Para los que no se acuerdan del despiche original, la acusación era grave. Se alegaba que durante la campaña electoral de 2016, Araya, con la ayuda del entonces subjefe del Ministerio Público Celso Gamboa y la fiscal Berenice Smith, movió fichas para que su nombre desapareciera de una causa penal por presunto enriquecimiento ilícito. El objetivo era claro: llegar a las elecciones sin esa mancha en el expediente. La Fiscalía de aquel entonces incluso detalló cómo se habría presionado a otra fiscal y cómo un oficio "mágico" terminó en el WhatsApp de una periodista de La Nación para asegurar que el nombre de Araya no saliera en un reportaje sobre candidatos con causas pendientes. Era una trama de poder e influencias en toda regla.
Pero ahora, años después, la nueva jefatura de la FAPTA nos dice que todo se basó en una acusación "poco clara" y sin "elementos de prueba suficientes". Diay, más allá de si Johnny es culpable o inocente —que eso lo decidirá el Tribunal—, el verdadero imputado aquí parece ser nuestro sistema judicial. ¿Cuántos recursos se quemaron en un caso que, según el propio Ministerio Público, nació herido de muerte? La imagen que queda es la de una justicia que se enreda en sus propios procedimientos, que tarda una eternidad para llegar a la conclusión de que el punto de partida estaba mal.

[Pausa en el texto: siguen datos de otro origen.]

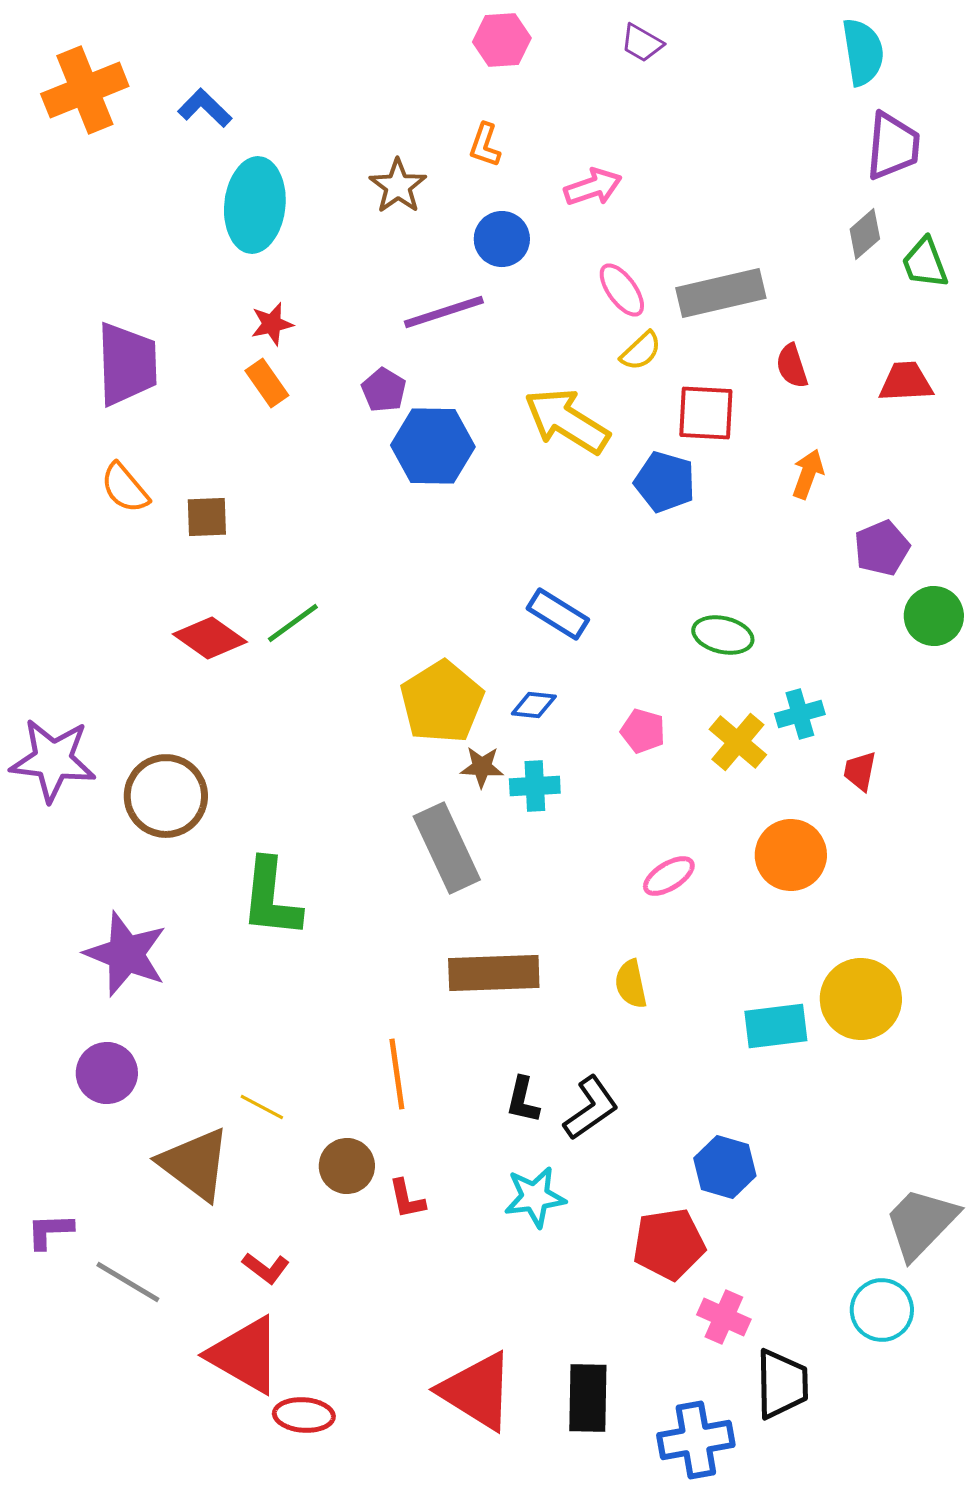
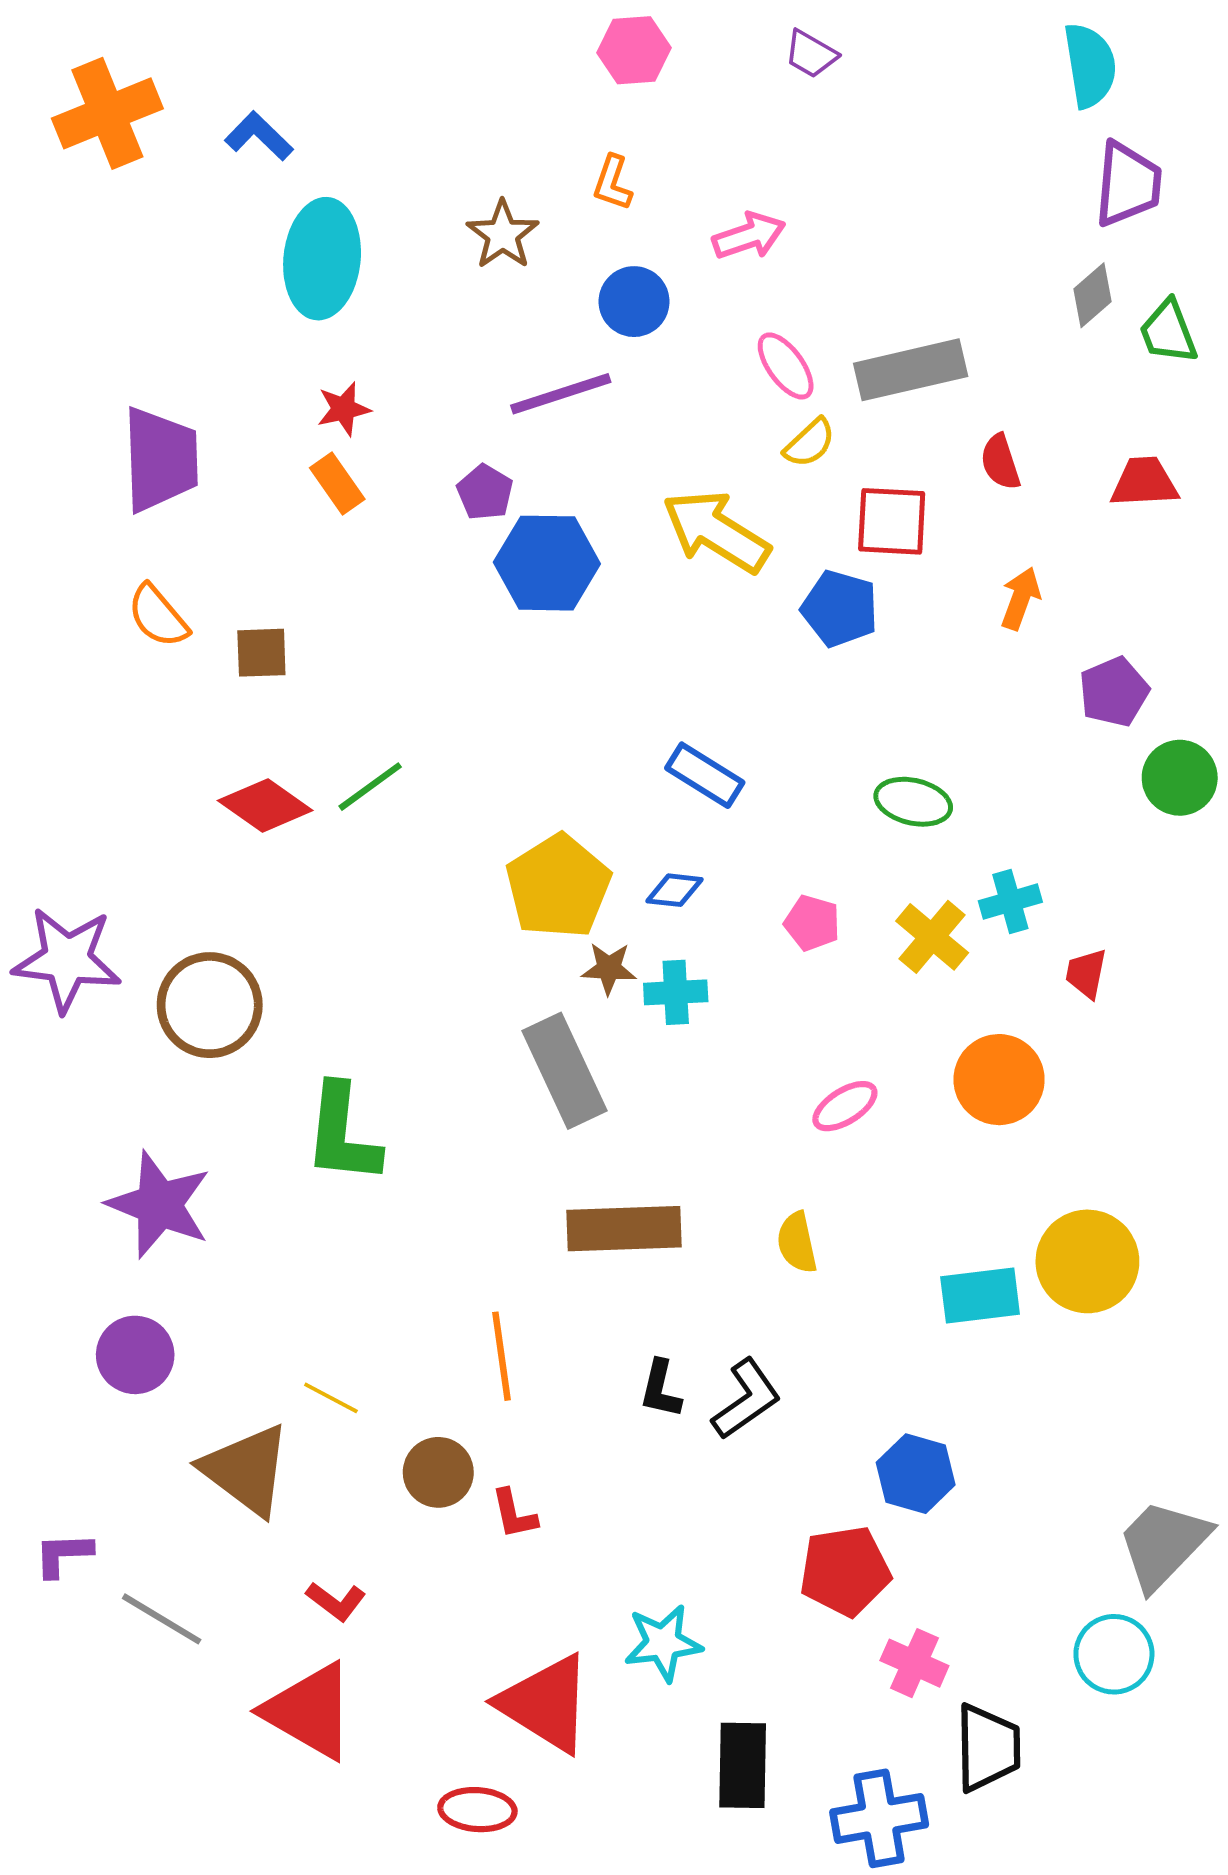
cyan star: (535, 1197) -> (663, 1643), moved
red triangle: (477, 1391) -> (546, 1704), moved
red ellipse: (304, 1415) -> (477, 1810), moved

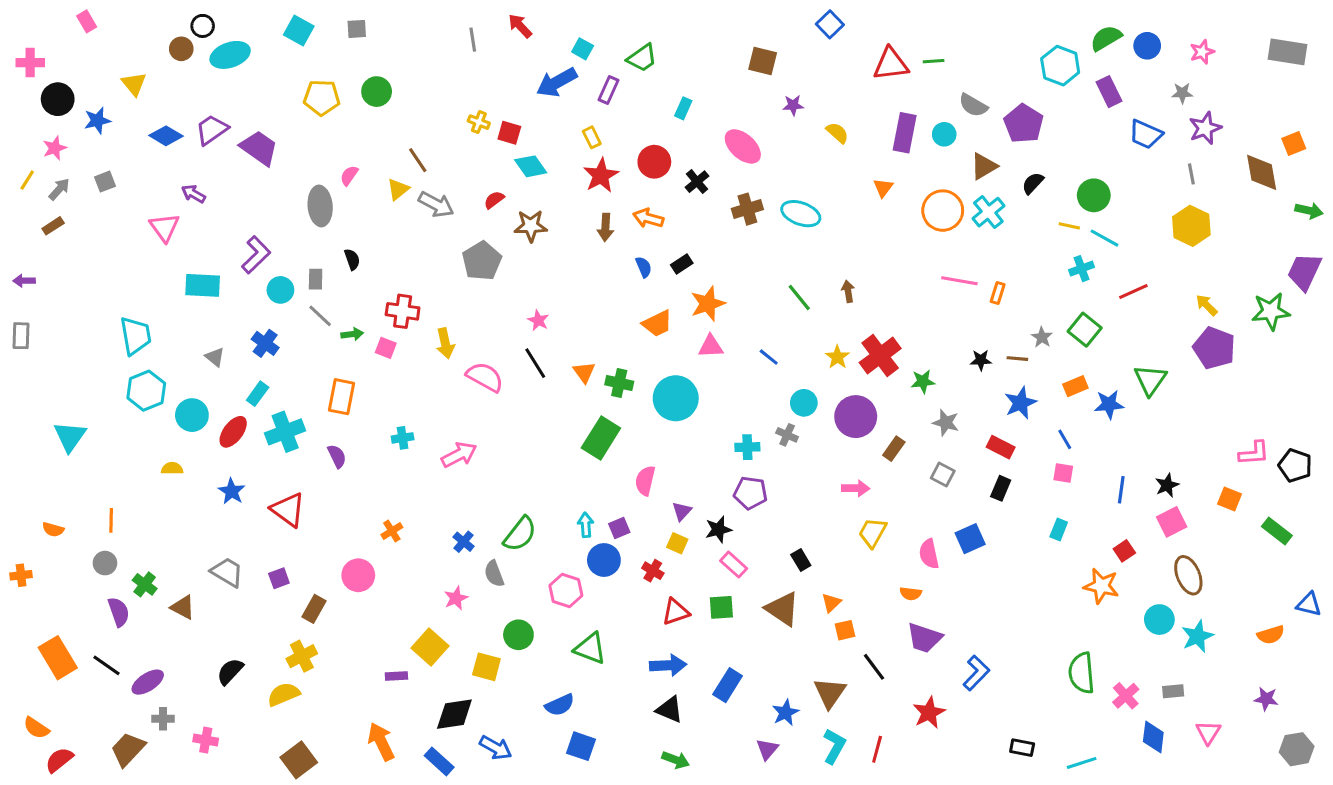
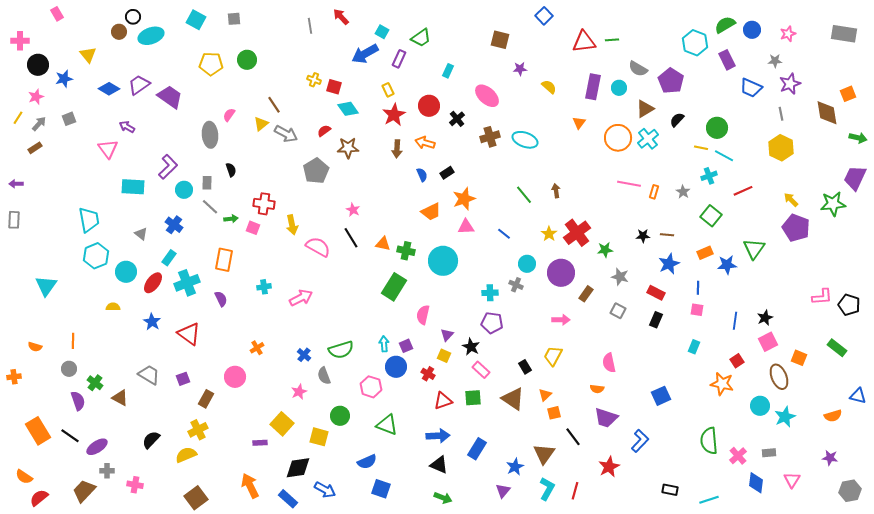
gray star: (1042, 337) -> (683, 192), moved
orange triangle: (584, 372) -> (383, 244), turned -42
blue line: (1065, 439) -> (698, 288), turned 32
orange square: (1230, 499) -> (799, 358), moved
black star: (718, 529) -> (471, 347), turned -30
yellow trapezoid: (872, 533) -> (553, 356), moved
green semicircle: (520, 534) -> (341, 350), turned 35
blue square: (970, 539) -> (661, 396), moved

Es una bofetada a la confianza ciudadana y un festín para los que creen que en este país nunca pasa nada.
Maes, la pregunta del millón es: ¿quién paga por esta torta? ¿Es justo que después de años de proceso y plata gastada, todo termine en un "error técnico"? ¿O es una muestra de que el sistema, aunque lento y torpe, al final sí exige pruebas contundentes y no se va en puras especulaciones? ¿Qué opinan ustedes?